Agos’un çıkma zamanıydı, yani Ermenilerin sesini yükseltme zamanıydı. Ermenilerin de, hangi Ermenilerin? “Ağam, paşamcılar”ın değil de, biraz daha sol tarafta bulunan yahut da sahipsiz Ermenilerin.
Agos ilk çıktığında Türkiye’nin siyasal, sosyal atmosferi nasıldı?
Bana göre, Türkiye’nin aslında böyle bir gazeteye ihtiyacı vardı, ama bu ihtiyaç hissedilmiyordu. Daha doğrusu, kimse böyle bir şeye cesaret etmiyordu. “Nasıl olsa yaşamaz” diye düşünülüyordu. Ama, sosyal şartlarda, ülkenin şartlarında yavaş yavaş bir ileriye gidiş vardı. Artık Agos’un çıkma zamanıydı, yani Ermenilerin sesini yükseltme zamanıydı. Ermenilerin de, hangi Ermenilerin? “Ağam, paşamcılar”ın değil de, biraz daha sol tarafta bulunan, yahut da sahipsiz, “taşralı” dediğimiz, biraz küçümsediğimiz Ermenilerin. Bizde bir “taşralı” deyimi vardır.

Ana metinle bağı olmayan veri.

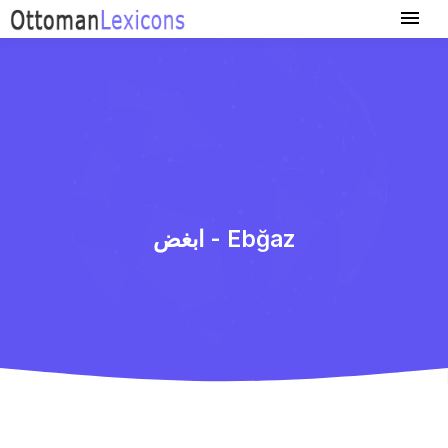
ابغض - Ebğaz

“Taşralı”yı ne mânâda kullanırsınız?
Anadolulu. Aslında hepimizin kökeni Anadolu’dur. İstanbul Ermenilerinin yerleşiminin tarihi bilinir, ama Anadolu’nunki hâlâ bilinmiyor! İstanbul’un bellidir, Fatih Sultan Mehmet İstanbul’da altı odaları kurduğunda, Karaman’dan, Kırım’dan, Sivas’tan, Bursa’dan, Edirne’den, öteden beriden Ermenileri getirerek burada alternatif bir Hıristiyan toplum oluşturdu. Gerçi o zaman, zaten bir kısım Ermeni vardı İstanbul’da ama, azdılar. Bizans zamanında bile Ermeniler vardı, hatta Bizans imparatoru bile oldu Ermenilerden bazıları. Hamallık yapmak için Muş’tan gelen bir Ermeni Bizans tahtına oturdu tesadüfen. İnanmayacaksın ama, öyledir, Ermeni edebiyatına da girmiştir. Bir Ermeni yazarı, bir hikâyesinde, Katolik bir Ermeni genci konuşturur, o genç Muş’ta bir kadınla sohbet ederken “çocuklarının babası nerede?” diye sorar. Kadın “İstanbul’a gitti, hamallık yapar” der. Eskiden, Muş’tan İstanbul’a gelen Ermeni erkekleri, hamallık yaparlardı. Kadın “hamallık yapar” dediğinde, genç “Vay sana Muş bu hale mi düşecektin, eskiden senin insanların İstanbul’a giderdi imparator olmak için, şimdi hamal olmaya gidiyor” der. Bu doğrudur, Bizans tarihini karıştıranlar bilirler, bir-iki Ermeni imparator var yani.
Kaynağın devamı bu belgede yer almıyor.